その先は文具のプラスベトナム、アガタジャパンカフェとでん六は日本の調味料や豆菓子などを販売、アンジメックス・キトクは浴衣を着たベトナム人女性がご飯(コシヒカリ)を配っていた。
アニメキャラやゲームは減少
次からは少々様相が変わり、警備会社のアルソックベトナムセキュリティ、ヘルスメーターのタニタ、Sojaがスキンケア商品などの割引販売と体験コーナーも作っていた。
ちょっと異色だったのは三菱重工業のブース。来場者がサッカーのシュートゲームをする横には業務内容のパネルと、フォークリフトも。その横はロートメンソレータムベトナムで、人気のスキンケア商品の展示とプレゼントのゲーム。
その先はJETROが「Japan Mall Pavilion」を開いており、日本製品ショップのハチハチやアクルヒ、ファミリーマートなどが日本の食品、飲料、調味料、健康食品、日用品、雑貨などを販売。日系商品と入手方法を知りたいベトナム人にとって便利なブースだと感じた。
このパビリオンの前がスポーツ体験エリアで、ネットの中での野球教室。ベトナムではマイナーな球技である野球に興味があるのか、何人もの人が順番を待っていた。
ここからPham Ngu Lao通り方向に歩くと、すぐ右手にジャパンキャラクターエリアがある。ハローキティ、名探偵コナン、ドラえもんのぬいぐるみやキャラクターグッズが販売され、ロッテベトナムやコイケヤベトナムは菓子を配っていた。
残念ながら前回に比べるとキャラクターの数は少なく、子供たちが喜んでいたゲームもなかった。日本からの参加がないためどうしてもブース数は少なくなり、全体で81ブース。それでも盛り上げようとする気持ちは感じた。
ステージのショーが熱い!
ジャパンキャラクターエリアの奥がメインステージだ。2日間行われたのが「ベトナム阿波踊り協会 ロータス連」で、「連」とは阿波踊りに参加する団体・グループのこと。
ステージ上には巨大なモニターがあり、オンラインでつないだ徳島県の踊り手の方々が映る。
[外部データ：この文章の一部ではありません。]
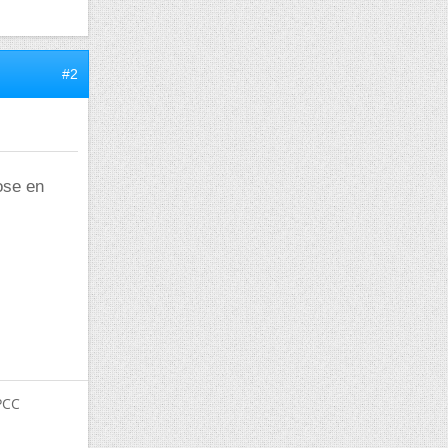
#2
hose en
PCC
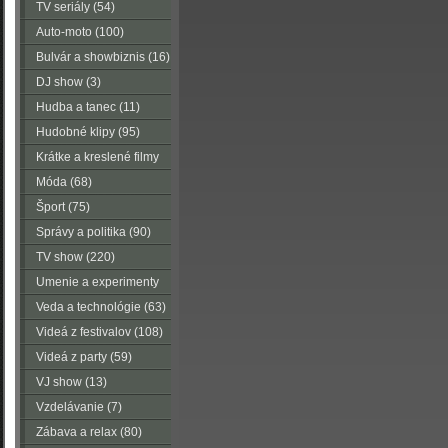
TV seriály (54)
Auto-moto (100)
Bulvár a showbiznis (16)
DJ show (3)
Hudba a tanec (11)
Hudobné klipy (95)
Krátke a kreslené filmy
(223)
Móda (68)
Šport (75)
Správy a politika (90)
TV show (220)
Umenie a experimenty
(116)
Veda a technológie (63)
Videá z festivalov (108)
Videá z party (59)
VJ show (13)
Vzdelávanie (7)
Zábava a relax (80)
本場の阿波踊りは迫力満点だ。徳島県知事があいさつし、「47都道府『連』の知事を代表して感謝いたします」と笑顔で語る。最後は観客がステージに上がり、阿波踊りの基本を徳島県の方々から教わって、一緒になって踊った。
今回のJVFの特徴は、リアルなイベントであると同時に、オンライン配信で会場と日本をつないだことにある。この阿波踊りが好例だが、初日の開会式はメインステージと日本との同時開催だったし、北海道の北見・オホーツクエリアとの交流や、平成帝京大学は日本の日本人学生と日本語を勉強するベトナム人とを結んで話してもらうなど、ユニークな試みもあった。新型コロナがなければ、ここまで進まなかっただろう。
メインステージでは朝から夕方まで様々なイベントがあり、前回までは夕方からの日越アーティストによる競演が目玉だった。今回は日本のアーティストが来越できないため、EXILE ATSUSHIやDA BUMPなどはメッセージとプロモーションビデオで登場。次のように語る日本人もいた。
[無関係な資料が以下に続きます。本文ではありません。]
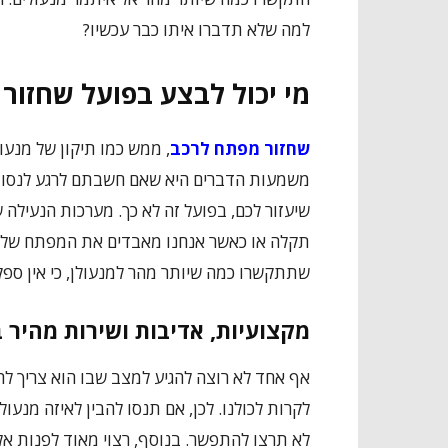
למה שלא תדברו איתו כבר עכשיו?
מי יכול לבצע בפועל שחזור
שחזור מפתח לרכב
, ממש כמו תיקון של מנעו
משמעות הדברים היא שאם חשבתם לרגע לנסות 
שיעזור לכם, בפועל זה לא כך. מערכות הנעילה ש
תקלה או כאשר אנחנו מאבדים את המפתח של הר
שתתקשרו כמה שיותר מהר למנעולן, כי אין ספק
מקצועיות, אדיבות ושירות מהיר 
אף אחד לא רוצה להגיע למצב שבו הוא צריך להז
לקרות לכולנו. לכן, אם תנסו להבין לאיזה מנעו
「やっぱり本人が来られないのは残念です。でも、その分だけベトナム人の歌手が目立っていて、前回とは違った充実感がありました」
確かに会場の熱気はいつもと変わらない。ベトナムから出演したMinh HangやDong Nhiといった実力派シンガーたちの歌は素晴らしかった。
ACCESSも屋台で出店?
メインステージ正面から公園中央に向けて芝生が広がり、ここにフードストリートが作られた。まるで縁日だ。串焼き、イカ焼き、たこ焼き、フランク、寿司などの定番や、ビール、ワイン、アイスティーなどの屋台が並んで、人通りが絶えないほど混んでいた。
目立っていたのは人の顔ほどあるイカの姿揚げと、たくさんのフライドポテトのまとめ揚げ、ちょと変わった白いたい焼き揚げだ。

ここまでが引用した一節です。